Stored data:
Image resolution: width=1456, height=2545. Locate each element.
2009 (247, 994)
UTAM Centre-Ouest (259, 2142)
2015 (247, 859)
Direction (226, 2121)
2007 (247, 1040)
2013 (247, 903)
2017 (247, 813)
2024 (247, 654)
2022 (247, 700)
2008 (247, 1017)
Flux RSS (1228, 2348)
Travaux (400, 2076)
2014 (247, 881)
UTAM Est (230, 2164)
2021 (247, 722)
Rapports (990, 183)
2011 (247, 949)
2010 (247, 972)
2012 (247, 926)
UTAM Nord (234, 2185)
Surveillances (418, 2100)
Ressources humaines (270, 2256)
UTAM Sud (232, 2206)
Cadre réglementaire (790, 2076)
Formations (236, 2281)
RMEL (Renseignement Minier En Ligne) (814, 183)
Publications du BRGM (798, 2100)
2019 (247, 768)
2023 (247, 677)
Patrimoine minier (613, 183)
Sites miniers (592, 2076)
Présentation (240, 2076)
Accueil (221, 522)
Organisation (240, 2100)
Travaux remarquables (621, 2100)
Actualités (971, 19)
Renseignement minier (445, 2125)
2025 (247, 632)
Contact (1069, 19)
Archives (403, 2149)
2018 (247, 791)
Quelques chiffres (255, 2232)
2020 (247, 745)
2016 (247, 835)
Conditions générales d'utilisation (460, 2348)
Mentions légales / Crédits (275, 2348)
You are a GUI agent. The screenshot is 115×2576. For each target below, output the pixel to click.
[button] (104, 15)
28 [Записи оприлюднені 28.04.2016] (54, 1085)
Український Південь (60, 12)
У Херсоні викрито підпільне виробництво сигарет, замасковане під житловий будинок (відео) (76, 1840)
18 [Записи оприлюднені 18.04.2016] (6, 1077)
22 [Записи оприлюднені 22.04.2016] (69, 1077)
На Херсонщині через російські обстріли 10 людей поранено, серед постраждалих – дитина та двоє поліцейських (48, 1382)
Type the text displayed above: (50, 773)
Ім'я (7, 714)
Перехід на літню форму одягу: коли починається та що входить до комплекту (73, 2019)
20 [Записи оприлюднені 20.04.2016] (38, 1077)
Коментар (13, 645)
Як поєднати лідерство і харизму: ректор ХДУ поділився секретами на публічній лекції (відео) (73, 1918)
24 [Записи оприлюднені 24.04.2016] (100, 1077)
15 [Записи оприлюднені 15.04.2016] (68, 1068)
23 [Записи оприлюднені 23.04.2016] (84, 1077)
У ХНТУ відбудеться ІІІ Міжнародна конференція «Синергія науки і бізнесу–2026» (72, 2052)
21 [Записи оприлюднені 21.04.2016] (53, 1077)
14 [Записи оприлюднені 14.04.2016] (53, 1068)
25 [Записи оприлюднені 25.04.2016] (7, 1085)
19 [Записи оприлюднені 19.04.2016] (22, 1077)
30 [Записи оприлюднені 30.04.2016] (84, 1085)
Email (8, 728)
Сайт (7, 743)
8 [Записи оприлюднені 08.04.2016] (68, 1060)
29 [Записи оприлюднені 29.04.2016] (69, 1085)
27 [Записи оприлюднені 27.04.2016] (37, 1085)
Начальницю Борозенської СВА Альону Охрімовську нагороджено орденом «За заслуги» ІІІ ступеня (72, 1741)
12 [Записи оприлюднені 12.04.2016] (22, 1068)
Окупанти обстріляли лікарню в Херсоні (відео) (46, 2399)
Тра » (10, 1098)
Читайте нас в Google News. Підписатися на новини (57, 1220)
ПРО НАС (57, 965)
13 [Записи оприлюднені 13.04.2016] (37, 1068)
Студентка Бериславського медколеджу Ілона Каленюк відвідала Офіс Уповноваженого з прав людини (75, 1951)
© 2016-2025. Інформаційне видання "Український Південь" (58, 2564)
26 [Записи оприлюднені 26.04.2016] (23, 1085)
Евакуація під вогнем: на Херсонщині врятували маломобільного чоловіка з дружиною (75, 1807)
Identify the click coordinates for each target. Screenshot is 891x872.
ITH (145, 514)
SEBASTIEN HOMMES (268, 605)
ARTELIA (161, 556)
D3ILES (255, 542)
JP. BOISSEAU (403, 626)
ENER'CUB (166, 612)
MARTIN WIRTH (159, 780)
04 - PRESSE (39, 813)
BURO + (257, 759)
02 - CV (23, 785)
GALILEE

_Task prompt:_
Report how many lines above include "відео". Nothing else.

_Output:_
3